The data contained in a judgment of the Court of Auditors Mendoza published in April 2008. The money, meanwhile, corresponds to the Financing Fund and Public and Private Investment, an initiative to productive projects, under the provincial governor and is managed by the "Fund Administrator of transformation and growth." The Watchdog ruled on accountability by the Administrator in 2005, a period that also records other irregularities in the credits.

The company had requested a loan to buy groups and give a payment schedule of 54 months. When Cacique received the money it owed "commercial rates with management Asset Management in former official banks for more than $ 9 million," said the Court.

The fund manager a "referee" body composed of the ministers of Production, Technology and Innovation, Finance and Infrastructure, Housing and Transport, approved the loan by Resolution 29, signed on September 12th 2005. This happened even though Article 3 of Regulation clarifies Terms of beings that cannot be supported "natural or legal persons who are inhibited, disabled, bankrupt or failed" or that "if they had unpaid debts to the province."

In the resolution that enabled the operation, the Administrator recognizes that, "although the applicant 'The cacique was in bankruptcy proceedings, (it will) accept as reasonable estimates creditworthy, provided that accompany the approval of the bankruptcy judge to constitute pledges over the units to acquire and give in payment of future revenues that corresponds to the operation of the service.”

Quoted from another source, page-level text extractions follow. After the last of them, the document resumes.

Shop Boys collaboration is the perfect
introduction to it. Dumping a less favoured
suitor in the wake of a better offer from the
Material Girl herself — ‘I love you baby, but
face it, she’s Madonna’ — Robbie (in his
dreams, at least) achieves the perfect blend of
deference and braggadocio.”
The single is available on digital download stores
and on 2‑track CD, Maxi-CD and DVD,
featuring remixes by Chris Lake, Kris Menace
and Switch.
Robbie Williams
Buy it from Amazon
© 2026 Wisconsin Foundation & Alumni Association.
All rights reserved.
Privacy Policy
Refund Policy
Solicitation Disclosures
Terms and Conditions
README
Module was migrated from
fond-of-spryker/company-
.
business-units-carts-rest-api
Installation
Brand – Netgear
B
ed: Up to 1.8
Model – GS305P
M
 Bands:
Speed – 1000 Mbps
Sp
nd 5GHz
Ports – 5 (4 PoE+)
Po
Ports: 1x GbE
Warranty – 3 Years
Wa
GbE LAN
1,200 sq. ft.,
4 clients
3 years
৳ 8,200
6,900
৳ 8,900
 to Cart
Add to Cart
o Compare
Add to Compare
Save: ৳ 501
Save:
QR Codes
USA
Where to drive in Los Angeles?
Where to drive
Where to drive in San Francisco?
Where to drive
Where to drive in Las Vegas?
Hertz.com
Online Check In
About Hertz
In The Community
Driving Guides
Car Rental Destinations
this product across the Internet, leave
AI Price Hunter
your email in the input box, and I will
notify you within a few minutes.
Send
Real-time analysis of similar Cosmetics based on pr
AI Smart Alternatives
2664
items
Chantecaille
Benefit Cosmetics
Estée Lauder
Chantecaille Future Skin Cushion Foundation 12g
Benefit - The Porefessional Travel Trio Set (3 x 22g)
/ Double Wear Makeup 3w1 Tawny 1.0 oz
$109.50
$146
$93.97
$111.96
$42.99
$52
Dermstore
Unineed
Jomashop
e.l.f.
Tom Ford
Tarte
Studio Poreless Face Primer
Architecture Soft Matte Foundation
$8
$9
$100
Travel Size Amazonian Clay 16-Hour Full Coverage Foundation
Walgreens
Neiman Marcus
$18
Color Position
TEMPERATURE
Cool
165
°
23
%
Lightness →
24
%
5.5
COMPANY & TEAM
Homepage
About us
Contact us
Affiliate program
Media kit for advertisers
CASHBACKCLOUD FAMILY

That is, the Administrator conditioned the loan on the one hand, to a percentage of the revenue of the company and, on the other, to the collateral that established the Collective. But to the Court of Auditors, the clothes had a "little value, since the goods -the units- suffer great wear and constant use that quickly becomes obsolete, which does not guarantee the payment of the debt."

There was still the issue of fundraising. The Watchdog found that this kind of retention was "the only real guarantee of recovery" contingent, of course, that the fee does not affect the working capital of the firm.

Beyond the debts that dragged, what was the situation of the company immediately after receiving the credit? The Court reports that, before the expiration of the first installment of principal and interest - May 30, 2006, the Cacique "had already requested additional funding for part of the corresponding interest payment."

The agency also states that the Administrator gave the loan without being able to prove that the company was the best or the only candidate, or that despite the competition was not a suitable substitute.

In its ruling, the Court of Auditors sanctioned with a fine of $ 1,000 to then be played in the Administrator of the Fund: Finance Minister Alejandro Gallego; Economy Minister, Laura Montero; Undersecretary of Finance, Adriana Favier and CEO, Jorge Luis Tieppo. It was also decided "to not remove definitely the officials charged until the total cancellation of the loan that was awarded clears.